___ RECORDS SHOWN ___

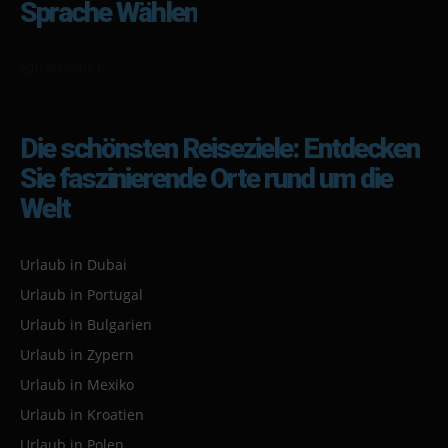
Sprache Wählen
[gtranslate]
Die schönsten Reiseziele: Entdecken
Sie faszinierende Orte rund um die
Welt
Urlaub in Dubai
Urlaub in Portugal
Urlaub in Bulgarien
Urlaub in Zypern
Urlaub in Mexiko
Urlaub in Kroatien
Urlaub in Polen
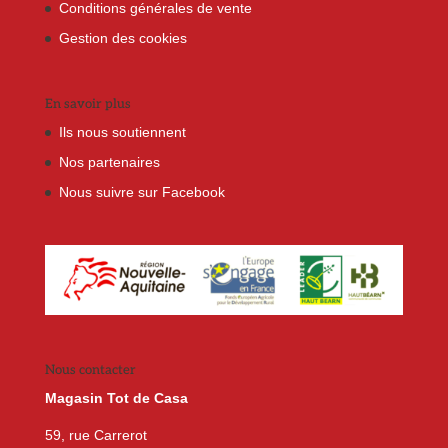
Conditions générales de vente
Gestion des cookies
En savoir plus
Ils nous soutiennent
Nos partenaires
Nous suivre sur Facebook
Nous contacter
Magasin Tot de Casa
59, rue Carrerot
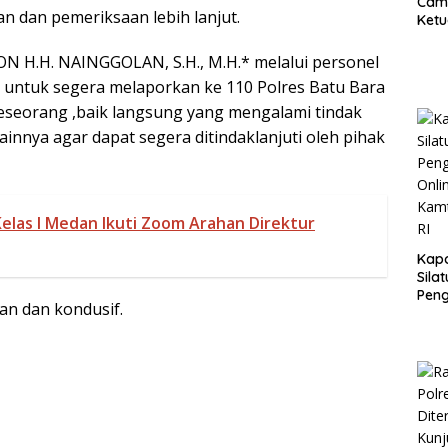
Cam
n dan pemeriksaan lebih lanjut.
Ketu
Bend
kep
N H.H. NAINGGOLAN, S.H., M.H.* melalui personel
untuk segera melaporkan ke 110 Polres Batu Bara
seseorang ,baik langsung yang mengalami tindak
nnya agar dapat segera ditindaklanjuti oleh pihak
elas I Medan Ikuti Zoom Arahan Direktur
Kapo
Sila
Pen
n dan kondusif.
Onli
Kam
HUT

___

● **WHAT YOU NEED TO DO**:
Transcribe the records verbatim, excluding pictures.

● **OUTPUT OF THE EXERCISE**:
Sprache Wählen
[gtranslate]
Die schönsten Reiseziele: Entdecken
Sie faszinierende Orte rund um die
Welt
Urlaub in Dubai
Urlaub in Portugal
Urlaub in Bulgarien
Urlaub in Zypern
Urlaub in Mexiko
Urlaub in Kroatien
Urlaub in Polen
Conditions générales de vente
Gestion des cookies
En savoir plus
Ils nous soutiennent
Nos partenaires
Nous suivre sur Facebook
Nous contacter
Magasin Tot de Casa
59, rue Carrerot
Cam
n dan pemeriksaan lebih lanjut.
Ketu
Bend
kep
N H.H. NAINGGOLAN, S.H., M.H.* melalui personel
untuk segera melaporkan ke 110 Polres Batu Bara
seseorang ,baik langsung yang mengalami tindak
nnya agar dapat segera ditindaklanjuti oleh pihak
elas I Medan Ikuti Zoom Arahan Direktur
Kapo
Sila
Pen
n dan kondusif.
Onli
Kam
HUT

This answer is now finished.